• TASK REQUIREMENTS
In the entries below, find the line with "Given the image: Outline" and the line with "Return results in". Return those two lines and all lines between them, exactly.

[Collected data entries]
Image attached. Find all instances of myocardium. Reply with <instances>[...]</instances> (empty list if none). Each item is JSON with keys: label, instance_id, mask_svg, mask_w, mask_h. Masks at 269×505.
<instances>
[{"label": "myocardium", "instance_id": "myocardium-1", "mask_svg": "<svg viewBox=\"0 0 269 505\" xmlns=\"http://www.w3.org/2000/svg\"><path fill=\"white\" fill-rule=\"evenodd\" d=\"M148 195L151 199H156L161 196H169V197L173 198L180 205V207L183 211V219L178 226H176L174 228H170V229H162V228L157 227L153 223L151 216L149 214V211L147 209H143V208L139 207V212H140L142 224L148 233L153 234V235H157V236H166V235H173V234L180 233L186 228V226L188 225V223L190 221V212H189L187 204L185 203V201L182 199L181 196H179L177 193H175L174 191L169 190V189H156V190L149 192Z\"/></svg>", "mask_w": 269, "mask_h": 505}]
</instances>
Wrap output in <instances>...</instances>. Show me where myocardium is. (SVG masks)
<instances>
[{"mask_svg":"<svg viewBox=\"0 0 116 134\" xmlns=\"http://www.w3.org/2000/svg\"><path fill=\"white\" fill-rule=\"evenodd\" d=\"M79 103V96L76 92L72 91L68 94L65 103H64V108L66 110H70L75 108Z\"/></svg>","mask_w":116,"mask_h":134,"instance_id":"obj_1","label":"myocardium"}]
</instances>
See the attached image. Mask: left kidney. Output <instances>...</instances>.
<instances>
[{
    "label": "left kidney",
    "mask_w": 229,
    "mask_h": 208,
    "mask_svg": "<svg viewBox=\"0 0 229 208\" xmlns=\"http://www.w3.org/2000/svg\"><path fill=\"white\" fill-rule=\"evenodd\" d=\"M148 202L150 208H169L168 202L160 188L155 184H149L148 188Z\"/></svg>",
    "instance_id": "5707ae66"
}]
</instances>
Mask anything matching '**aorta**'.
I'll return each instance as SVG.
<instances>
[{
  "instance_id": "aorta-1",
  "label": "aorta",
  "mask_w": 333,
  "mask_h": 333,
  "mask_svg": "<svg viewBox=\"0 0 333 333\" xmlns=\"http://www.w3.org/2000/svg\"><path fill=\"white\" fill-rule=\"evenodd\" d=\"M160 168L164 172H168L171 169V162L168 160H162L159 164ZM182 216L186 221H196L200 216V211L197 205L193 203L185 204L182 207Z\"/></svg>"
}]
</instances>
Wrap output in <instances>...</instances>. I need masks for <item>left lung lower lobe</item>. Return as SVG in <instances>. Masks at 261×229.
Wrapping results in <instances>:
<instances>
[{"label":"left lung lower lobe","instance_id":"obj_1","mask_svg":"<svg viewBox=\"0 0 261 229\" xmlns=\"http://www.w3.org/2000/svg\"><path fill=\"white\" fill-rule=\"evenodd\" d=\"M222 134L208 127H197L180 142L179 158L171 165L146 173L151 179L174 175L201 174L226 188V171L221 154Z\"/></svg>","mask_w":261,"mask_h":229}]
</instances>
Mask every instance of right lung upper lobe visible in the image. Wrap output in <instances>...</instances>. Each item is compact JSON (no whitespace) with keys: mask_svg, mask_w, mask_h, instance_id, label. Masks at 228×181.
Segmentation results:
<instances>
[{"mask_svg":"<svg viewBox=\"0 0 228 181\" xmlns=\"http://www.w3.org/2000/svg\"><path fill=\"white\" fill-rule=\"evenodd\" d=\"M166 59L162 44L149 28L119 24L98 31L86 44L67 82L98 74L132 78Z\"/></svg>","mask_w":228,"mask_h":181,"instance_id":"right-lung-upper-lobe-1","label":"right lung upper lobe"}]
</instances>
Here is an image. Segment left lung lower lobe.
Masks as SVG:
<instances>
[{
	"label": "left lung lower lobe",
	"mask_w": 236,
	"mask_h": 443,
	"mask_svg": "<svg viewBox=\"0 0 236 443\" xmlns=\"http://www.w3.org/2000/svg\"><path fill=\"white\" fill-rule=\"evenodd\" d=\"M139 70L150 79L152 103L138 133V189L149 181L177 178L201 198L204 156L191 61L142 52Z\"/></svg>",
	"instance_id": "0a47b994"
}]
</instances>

--

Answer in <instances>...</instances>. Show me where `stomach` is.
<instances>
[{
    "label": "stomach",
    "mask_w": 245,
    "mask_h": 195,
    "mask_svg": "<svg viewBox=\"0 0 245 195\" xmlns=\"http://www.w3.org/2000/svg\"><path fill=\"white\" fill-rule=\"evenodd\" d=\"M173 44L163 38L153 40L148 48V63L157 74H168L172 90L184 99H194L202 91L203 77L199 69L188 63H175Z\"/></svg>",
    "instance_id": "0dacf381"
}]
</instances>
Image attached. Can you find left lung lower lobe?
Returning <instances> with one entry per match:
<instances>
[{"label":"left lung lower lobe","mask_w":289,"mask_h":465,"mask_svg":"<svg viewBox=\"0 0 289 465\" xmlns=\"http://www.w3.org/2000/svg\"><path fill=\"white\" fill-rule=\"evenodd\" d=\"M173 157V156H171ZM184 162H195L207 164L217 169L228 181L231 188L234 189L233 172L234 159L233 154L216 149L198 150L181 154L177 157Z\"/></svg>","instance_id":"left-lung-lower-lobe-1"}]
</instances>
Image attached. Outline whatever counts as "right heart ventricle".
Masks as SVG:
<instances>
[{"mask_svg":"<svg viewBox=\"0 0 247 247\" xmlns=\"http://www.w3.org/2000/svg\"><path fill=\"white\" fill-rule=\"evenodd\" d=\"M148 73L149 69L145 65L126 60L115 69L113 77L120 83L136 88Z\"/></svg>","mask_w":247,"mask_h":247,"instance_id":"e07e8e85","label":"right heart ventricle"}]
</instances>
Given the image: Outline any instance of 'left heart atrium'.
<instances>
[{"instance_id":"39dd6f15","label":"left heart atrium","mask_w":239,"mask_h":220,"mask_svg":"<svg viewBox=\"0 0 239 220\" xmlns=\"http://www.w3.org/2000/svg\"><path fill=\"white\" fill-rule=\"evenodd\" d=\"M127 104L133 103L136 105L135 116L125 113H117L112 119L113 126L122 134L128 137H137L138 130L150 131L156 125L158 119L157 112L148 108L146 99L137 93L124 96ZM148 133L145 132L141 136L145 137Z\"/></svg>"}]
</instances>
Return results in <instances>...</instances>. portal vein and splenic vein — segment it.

• PROBLEM SOLUTION
Given the image: Outline any instance of 'left heart atrium'.
<instances>
[{"instance_id":"39dd6f15","label":"left heart atrium","mask_w":239,"mask_h":220,"mask_svg":"<svg viewBox=\"0 0 239 220\" xmlns=\"http://www.w3.org/2000/svg\"><path fill=\"white\" fill-rule=\"evenodd\" d=\"M127 104L133 103L136 105L135 116L125 113H117L112 119L113 126L122 134L128 137H137L138 130L150 131L156 125L158 119L157 112L148 108L146 99L137 93L124 96ZM148 133L145 132L141 136L145 137Z\"/></svg>"}]
</instances>
Return results in <instances>...</instances>. portal vein and splenic vein — segment it.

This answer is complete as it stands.